Consumers don’t need 2FA, they need password managers
I recently stopped actively enabling 2FA on most of the personal online accounts I use that don’t support my YubiKey, and even removed it from one I use regularly. If it’s behind a Single Sign-On portal (think “sign in with Google”) and I have a YubiKey setup for that identity provider, I make sure I log in via the SSO portal. Otherwise, I don’t bother, and just use a static password.
Here are some common ways account takeovers happen. I’m assuming targeted attacks here, for a particular person or company:
- Person(s) pick Winter2020! as a password, and the site or service doesn’t have very good brute-force prevention (or the attacker is Very Cool and has a bunch of IP addresses). Attacker just tries this on lots of users until it works for one.
- Someone downloads an dumped database of passwords or password hashes, finds one users’ email:password combination for a different service, optionally cracks it, tries it (and maybe variations) on the relevant one, and it works.
- Phishing (which is by far the easiest and most effective, and thus most common).
- Endpoint compromises; e.g. via opening word macros, signing in on a library computer, etc.

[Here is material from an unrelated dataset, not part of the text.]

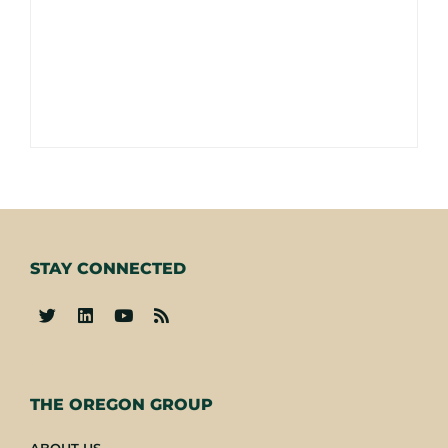
STAY CONNECTED
-
THE OREGON GROUP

- Compromises of the actual service, probably because it’s self hosted and you don’t update it for a while, but maybe because someone found a bug in the mainline version.
Let’s go over each of these possibilities, with the fact that I use a password manager in mind:
All of my passwords are unique, 32+ characters long, and randomly generated alphanumeric strings. I find the possibility of #1 and #2 for the sites I use pretty far-fetched. My passwords normally have more entropy than hashing algorithms are even predicated to defend, so “brute-forcing” it is going to be as difficult as breaking whatever hash the site uses in the first place. While lots of sites don’t exactly use Argon2-plus-AEAD to store their passwords, most use something. Without looking, while I’m sure it has happened, I can’t recall any site I use ever having leaked the entirety of their users’ passwords in plaintext before. The worst I can think of was the Adobe breach, where they used AES-ECB instead of a hashing algorithm, and I didn’t even bother changing my password.
Phishing is something I still worry about, but as it happens, every 2FA available 2FA authentication mechanism besides YubiKeys does not provide meaningful protection against phishing. 2FA is not something that saves users from entering their credentials into the wrong website, because phishers can just also ask for the second authentication code along with your password. I still see this as something being reported as a benefit of 2FA — it’s not. Evilginx has supported sniffing of 2FA credentials for years at this point. It will even save the cookie sent back from the site so that the session doesn’t expire and attackers don’t have to wait for you to click the phishing link in real time. This obsoletes the vast majority of 2FA, because the vast majority of sites don’t support YubiKeys for personal accounts, and most consumers that use 2FA don’t own YubiKeys.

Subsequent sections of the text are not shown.